49. A venture funding surge. Capital concentrated in AI and immunology, from Isomorphic's mega-round to a $300 million Series A for the lupus-focused Beeline Medicines and a busy spring of $400-million-plus financings.

50. Layoffs easing, sentiment turning. Biotech layoffs moderated and generalist investors returned, with the XBI up sharply over the trailing year — the mood shift underlying everything above.

What to watch in the second half

The first half established the themes; the second will test how durable they are. Three questions stand out.

The first is whether the dealmaking supercycle broadens or narrows. The patent cliff is not going away and a trillion dollars of firepower remains largely undeployed, but a more uncertain rate environment could tighten the financing that has fuelled both M&A and the IPO window. If the recovery stays confined to a handful of large, de-risked names, the rebound will look very different from the broad revival the early data hinted at.

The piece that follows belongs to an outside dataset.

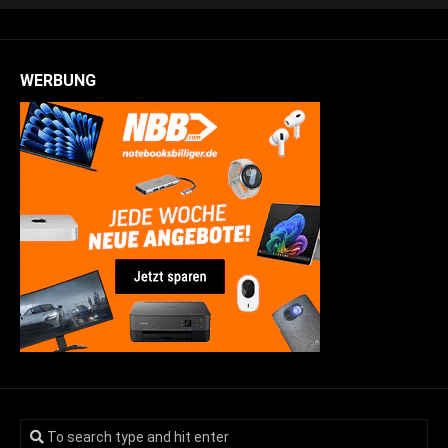
WERBUNG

The second is policy. The most-favoured-nation framework and the tariff regime are still being implemented, with effective dates stretching into the autumn and final rules yet to clear. For manufacturers across Asia and Europe, the calculus of where to build and how to price American launches is now an open strategic question rather than a settled one.

The third, and for this region the most consequential, is the trajectory of Asian innovation. If China's out-licensing pace holds and South Korea, India and Singapore keep converting policy and capital into pipeline and infrastructure, the centre of gravity in drug development will continue shifting eastward. The first half of 2026 did not complete that transition. But it made the direction of travel unmistakable.

(arcilla.fran@biopharmaapac.com)

A first-half 2026 round-up. Figures and transactions are drawn from company disclosures and contemporaneous industry reporting through late June 2026; deal values reflect headline totals including milestones and contingent consideration unless otherwise noted.